Une équipe de chercheurs de l’Université Laval, membre du CRAQ, a produit la première carte tridimensionnelle de la nébuleuse du Crabe grâce à l’instrument SpIOMM. Ce spectro-imageur unique en son genre a été conçu par des étudiants sous la direction du professeur Laurent Drissen du Département de physique, de génie physique et d’optique de l’Université Laval. Il permet de mesurer simultanément la vitesse des filaments de gaz d’une nébuleuse et de les convertir en une représentation en trois dimensions.
La nébuleuse du Crabe, connue aussi sous le nom de M1, a été découverte par l’anglais John Bevis en 1731. Cette nébuleuse est le rémanent de supernova le plus connu et le plus remarquable. C’est un nuage de gaz en expansion créé par l’explosion d’une étoile massive observée en l’an 1054. Près de 1 000 ans plus tard, grâce à l’(e)SpIOMM du mont Mégantic, la nébuleuse du Crabe se dévoile en trois dimensions.
SpIOMM, pour Spectromètre Imageur de l’Observatoire du Mont-Mégantic, est un spectromètre imageur à transformée de Fourier conçu par Frédéric Grandmont dans le cadre de sa thèse de doctorat à l’Université Laval. Plus concrètement, il s’agit d’un instrument astronomique capable d’obtenir des cubes de données composés d’images à différentes longueurs d’onde. Ainsi, pour chaque pixel de l’image (ci-dessus), on obtient une multitude d’informations en longueur d’onde (spectres). Aucune information n’est perdue, aucune longueur d’onde ne lui échappe.

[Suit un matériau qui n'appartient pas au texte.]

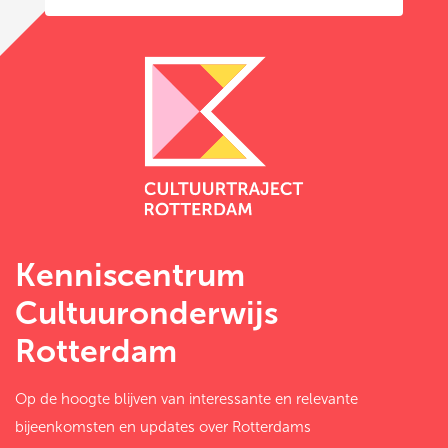
Kenniscentrum
Cultuuronderwijs
Rotterdam
Op de hoogte blijven van interessante en relevante
bijeenkomsten en updates over Rotterdams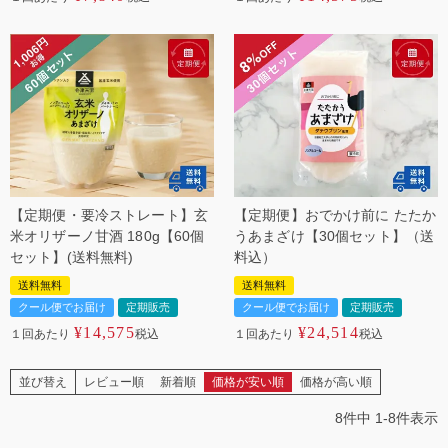
【定期便・要冷ストレート】玄
【定期便】おでかけ前に たたか
米オリザーノ甘酒 180g【60個
うあまざけ【30個セット】（送
セット】(送料無料)
料込）
送料無料
送料無料
クール便でお届け
定期販売
クール便でお届け
定期販売
¥
14,575
¥
24,514
１回あたり
税込
１回あたり
税込
並び替え
レビュー順
新着順
価格が安い順
価格が高い順
8
件中
1
-
8
件表示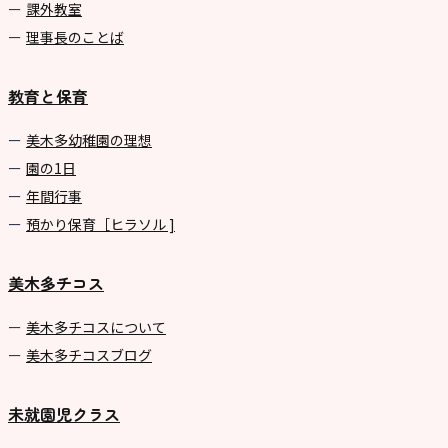
課外教室
理事長のことば
教育と保育
美⽊多幼稚園の理想
園の1⽇
年間⾏事
預かり保育［ヒラソル ]
美木多チコス
美⽊多チコスについて
美⽊多チコスブログ
未就園児クラス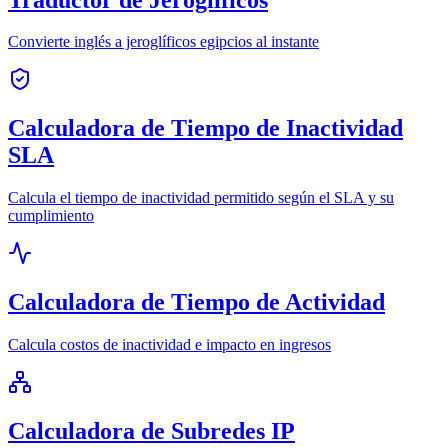
Convierte inglés a jeroglíficos egipcios al instante
Calculadora de Tiempo de Inactividad
SLA
Calcula el tiempo de inactividad permitido según el SLA y su
cumplimiento
Calculadora de Tiempo de Actividad
Calcula costos de inactividad e impacto en ingresos
Calculadora de Subredes IP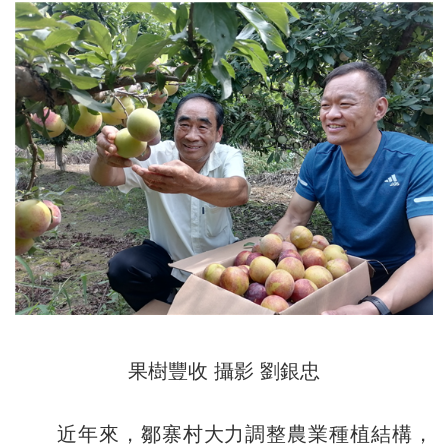
果樹豐收 攝影 劉銀忠
近年來，鄒寨村大力調整農業種植結構，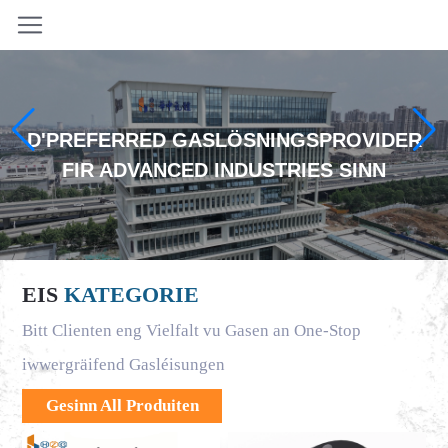
D'PREFERRED GASLÖSNINGSPROVIDER
FIR ADVANCED INDUSTRIES SINN
EIS
KATEGORIE
Bitt Clienten eng Vielfalt vu Gasen an One-Stop
iwwergräifend Gasléisungen
Gesinn All Produiten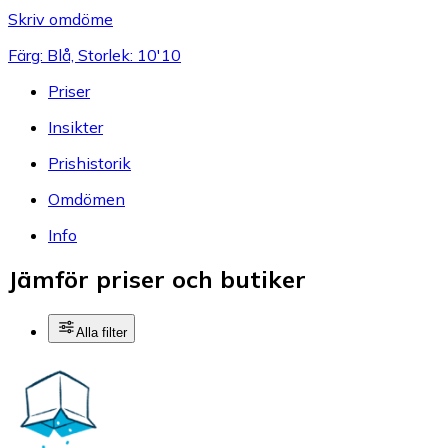
Skriv omdöme
Färg: Blå, Storlek: 10'10
Priser
Insikter
Prishistorik
Omdömen
Info
Jämför priser och butiker
Alla filter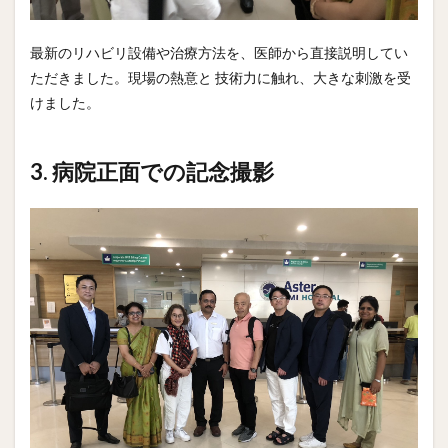
最新のリハビリ設備や治療方法を、医師から直接説明してい
ただきました。現場の熱意と 技術力に触れ、大きな刺激を受
けました。
3. 病院正面での記念撮影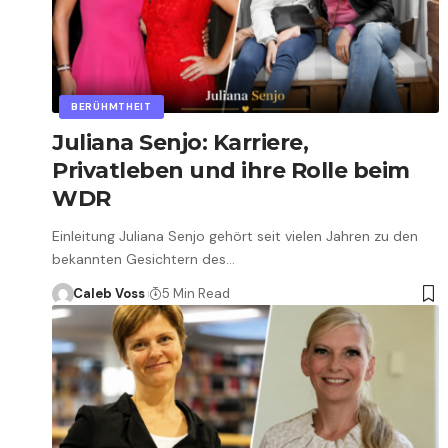
BERÜHMTHEIT
Juliana Senjo: Karriere,
Privatleben und ihre Rolle beim
WDR
Einleitung Juliana Senjo gehört seit vielen Jahren zu den
bekannten Gesichtern des…
Caleb Voss
5 Min Read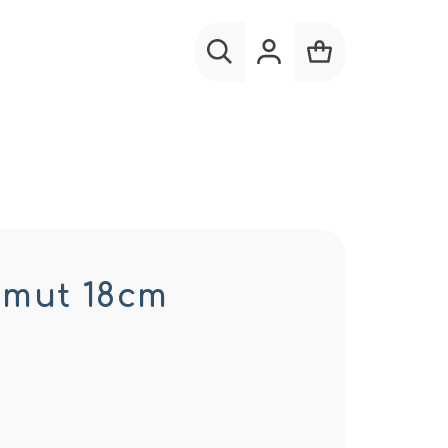
Hľadať
Prihlásenie
Nákupný
košík
amut 18cm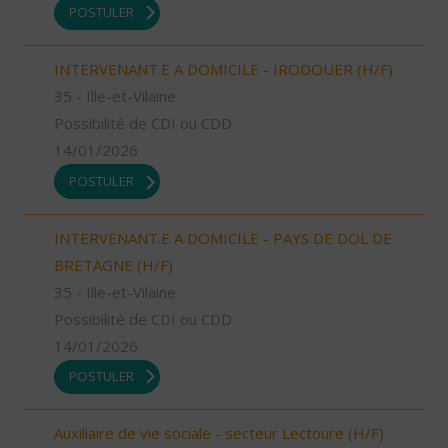
POSTULER
INTERVENANT.E A DOMICILE - IRODOUER (H/F)
35 - Ille-et-Vilaine
Possibilité de CDI ou CDD
14/01/2026
POSTULER
INTERVENANT.E A DOMICILE - PAYS DE DOL DE
BRETAGNE (H/F)
35 - Ille-et-Vilaine
Possibilité de CDI ou CDD
14/01/2026
POSTULER
Auxiliaire de vie sociale - secteur Lectoure (H/F)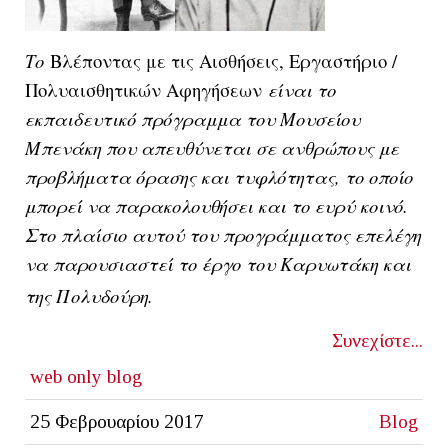
Το
Βλέποντας με τις Αισθήσεις, Εργαστήριο /
Πολυαισθητικών Αφηγήσεων
είναι το
εκπαιδευτικό πρόγραμμα του Μουσείου
Μπενάκη που απευθύνεται σε ανθρώπους με
προβλήματα όρασης και τυφλότητας, το οποίο
μπορεί να παρακολουθήσει και το ευρύ κοινό.
Στο πλαίσιο αυτού του προγράμματος επελέγη
να παρουσιαστεί το έργο του Καρυωτάκη και
της Πολυδούρη.
Συνεχίστε...
web only
blog
25 Φεβρουαρίου 2017
Blog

Le cube de données, qui inclut des raies spectrales d’hydrogène, d’azote, d’oxygène et de soufre, permet non seulement de déterminer la composition chimique en chaque point de la nébuleuse, mais aussi la densité des filaments, ainsi que la vitesse à laquelle le gaz se déplace par rapport à nous.
Lors de l’explosion de la supernova il y a mille ans, le gaz a été éjecté de l’étoile à des vitesses atteignant 10 000 km/s. Ce matériel a ralenti graduellement au fil du temps mais, encore aujourd’hui, la vitesse des filaments demeure importante. Les données obtenues avec SpIOMM indiquent que le gaz se déplace à des vitesses de l’ordre de 1 500 km/s. La carte tridimensionnelle de la nébuleuse du Crabe obtenue grâce à SpIOMM a permis de mettre en évidence une forte asymétrie dans la morphologie des filaments, la densité électronique du gaz de la nébuleuse, ainsi que l’abondance relative d’azote. L’animation tridimensionnelle du Crabe indique par ailleurs clairement que l’explosion ne s’est pas produite de manière symétrique et homogène. On y voit une structure très filamenteuse parsemée de grumeaux de différentes densités. L’étude de la nébuleuse du Crabe a fait l’objet du mémoire de maîtrise de Maxime Charlebois. L’équipe de l’Université Laval applique aujourd’hui la même technique de spectroscopie tridimensionnelle (aussi appelée imagerie hyperspectrale) à d’autres objets de la Voie lactée, tels que Cassiopeia A, un rémanent de supernova encore plus jeune que M1. L’objectif est de mieux comprendre les mécanismes qui régissent l’explosion des étoiles massives et qui permettent aux éléments lourds éjectés par les supernovæ de se mélanger au milieu interstellaire.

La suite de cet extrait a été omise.